Cada vez me gusta más la gente que se conoce. De hecho,
es el tipo de gente que más me gusta, superado ese umbral que separa las
malas de las buenas intenciones como motivación de unas y otras personas. Por
eso ha sido tan valioso para mí el hallazgo de Nikki Eaton, la hija indócil que
sufre por su madre en la novela Mamá. Es esta una joya de Joyce Carol
Oates que brilla en la oscuridad del zaguán familiar, allí donde se olvidan los
disfraces antiguos con libros y apuntes viejos, con muñecos sin edad y sin un
ojo, con piezas que una vez encajaron en algún sitio, todo envuelto en un CO2
de resentimiento acumulado tras años de disputas, silencios y malentendidos
familiares. La familia es como una obra de Ágatha Christie. En ella solo una muerte
descubre la auténtica trama, lo que hay de verdad en cada personaje
involucrado. Pero a menudo, quizá por supervivencia, interpretamos piezas costumbristas, educadas en el culto a los ancestros y su plata de ley. En ellas somos actores y a la vez testigos de nosotros mismos, congelados en estáticas fotografías que decoran el mueble de la entrada. Las celebraciones familiares están bien, son necesarias, deben serlo a juzgar por lo que se repiten; todos las sufrimos y las recordamos después con una vaga nostalgia, es cierto, esa clase de nostalgia que nace más de un deseo que del recuerdo de un hecho real.
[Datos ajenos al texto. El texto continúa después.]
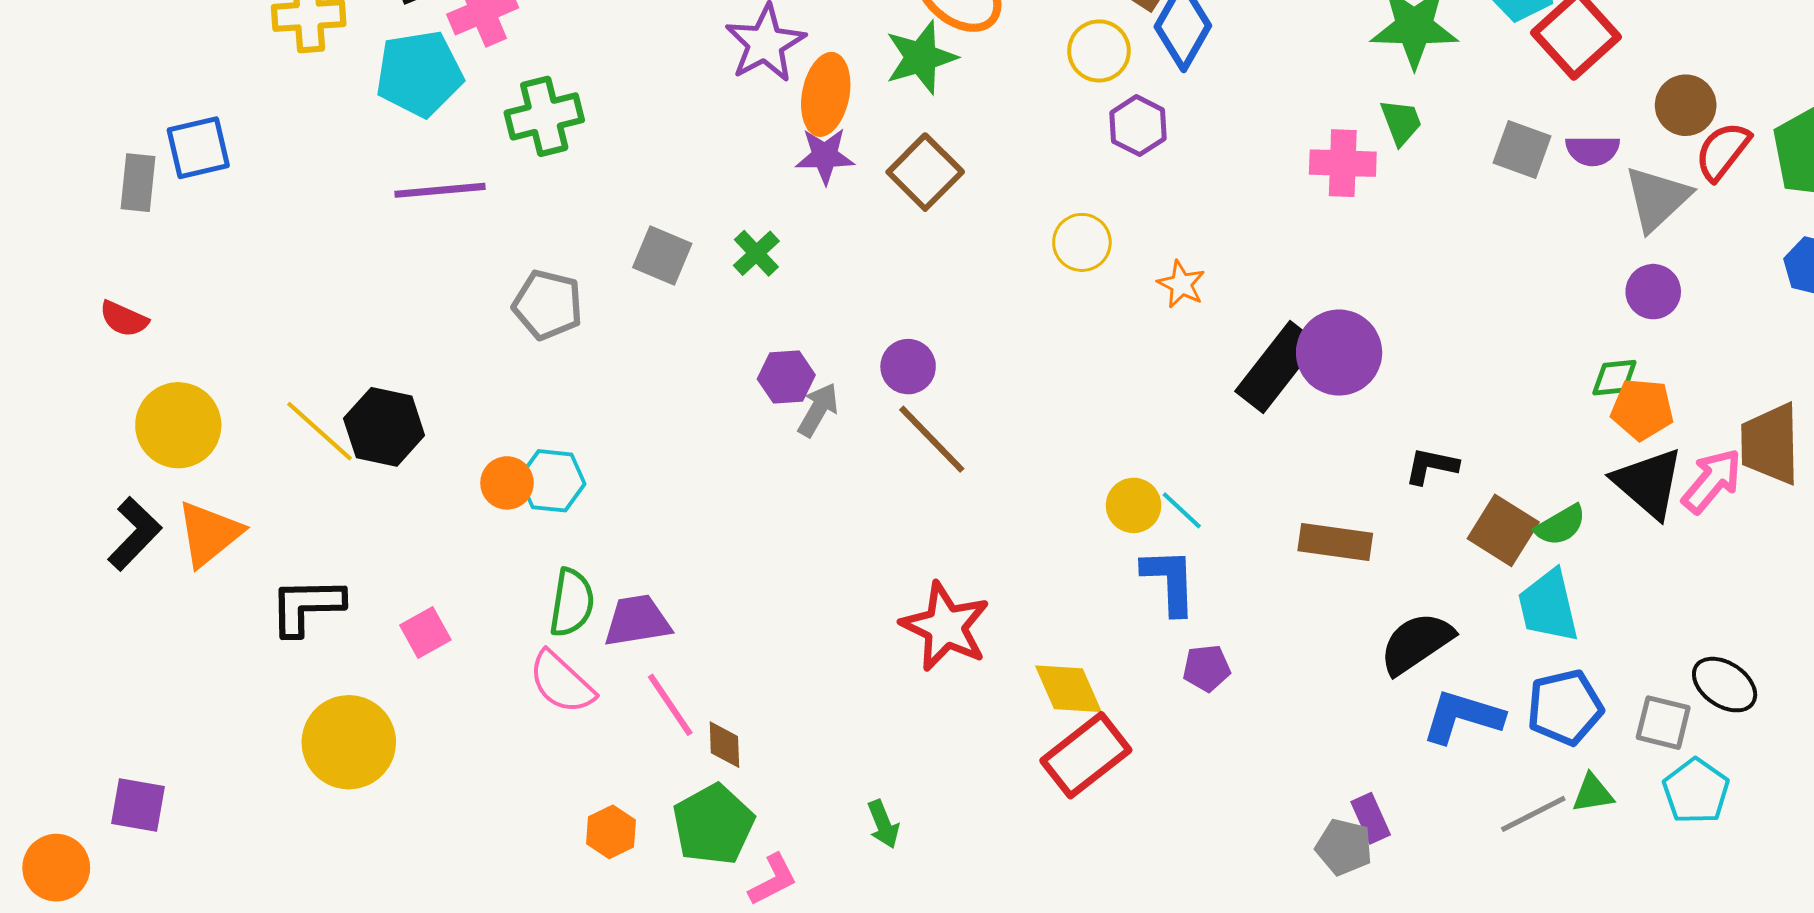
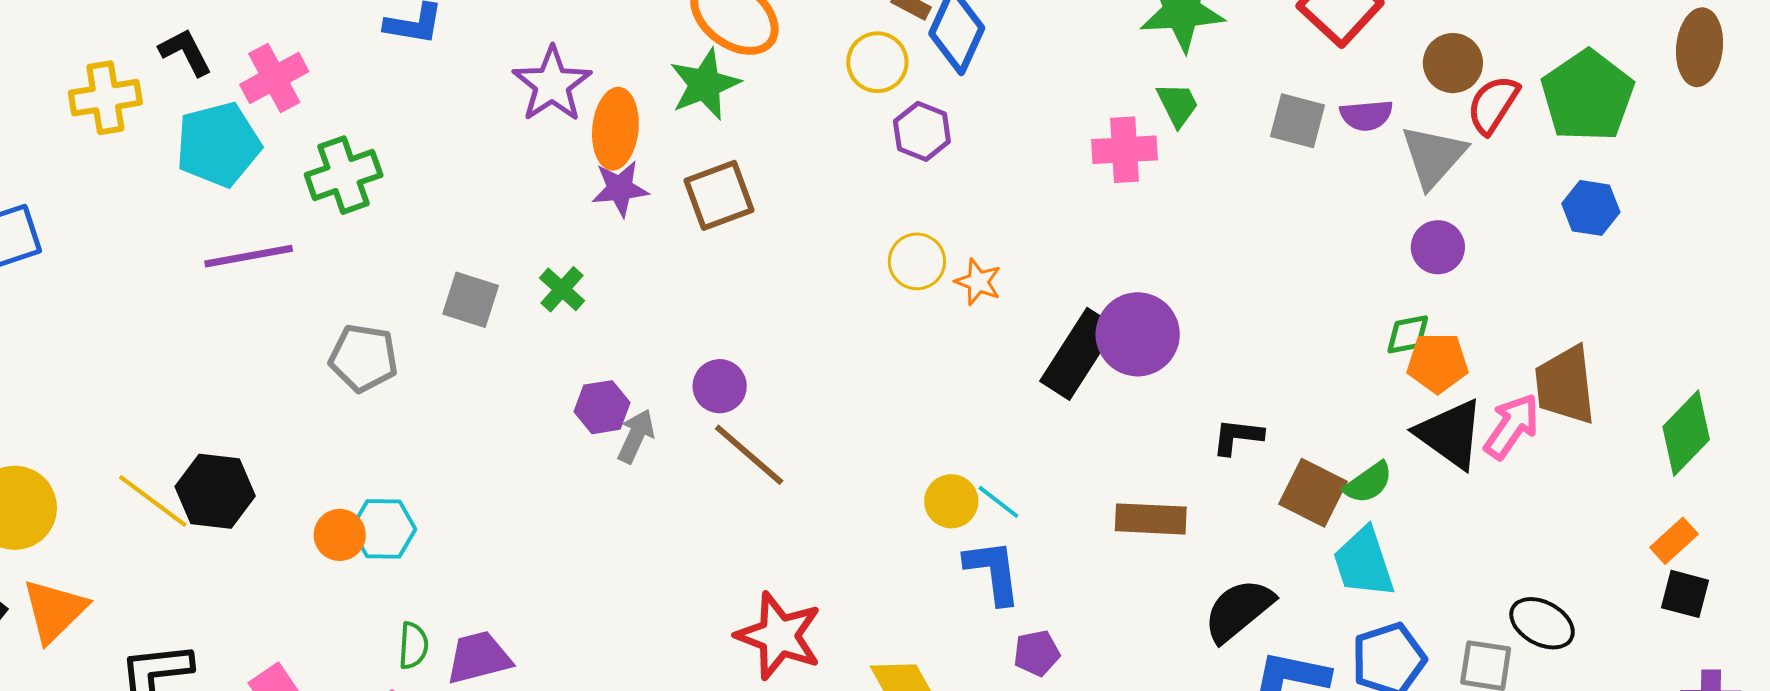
brown square: (925, 172) -> (719, 195), turned 30
yellow circle: (1082, 242) -> (917, 261), moved
green semicircle: (572, 603) -> (413, 646), size x0.7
Esas quedadas instituidas alrededor de un pavo relleno o un bacalao con coliflor son puestas en escena en las que aflora nuestro talento para la interpretación o bien nuestro instinto criminal. Hasta en las mejores familias a veces suceden cosas, cosas de verdad, hechos imprevistos e impactantes, que arrasan los cimientos de un hogar para ver la calidad de su estructura. Un asesinato rompe la pauta de la costumbre en esa gran novela de Joyce Carol
Oates de la que hablaba al principio, Mamá, en la que Nikki Eaton se deja calar. Es una mujer extravagante que huye de la mentira, que se conoce y se
atreve a mirarse de frente, sin un cojín que oculte esa parte de su vida que no
quiere ver reflejada en el espejo. Siendo de papel, Nikki convence como un ser
de carne y hueso, porque es tan inclasificable y tiene tantos matices como sus
lectores. La entendemos, nos tiene en consideración pues no trata de engañarnos, la queremos. En cambio, Clare, la
hermana perfecta de Nikki, la hija perfecta, la esposa perfecta, la que siempre
hace y deshace y sabe lo que debe hacer, nos pone de los nervios desde el
principio, como el zumbido de una mosca que no deja de volar de un lado a otro
de nuestro cuarto. ¿Por qué no se detiene?, nos decimos. En mi vida he conocido a varias Nikkis. Gente auténtica, gente que se atreve a
conocerse, que sabe que no es exactamente buena ni mala, que es tan crítica y exigente o más
consigo que con los demás. Gente con fracasos asumidos y miedos al aire, con
una sensibilidad extraordinaria para medirse y entender a otra gente, aunque no
siempre sepa estar o qué decir. El saber estar es, en cambio, lo que domina
Clare, la hermana perfecta, o más bien el estar a secas. También conozco a
Clares, prácticas y diligentes, llenas de quehaceres, consejos y buenas
intenciones, enérgicas, resolutivas, en apariencia seguras, pero con un severo astigmatismo para lo elemental: las emociones, la extraña naturaleza de los sentimientos que nos hacen humanos y no siempre
buenos u oportunos. Me pregunto cuánto tendré de Nikki y cuánto de Clare, será tal vez según el momento. Creo que mi madre sabría decírmelo, pero nunca lo haría por
no herir mis sentimientos. Así se explica el tacto de Gwen, la madre de Nikki, con su hija, un respeto hacia su libertad que va mucho más allá de no censurar su corte punk de pelo o su exigua minifalda. La comprensión silenciosa de la que una madre es capaz.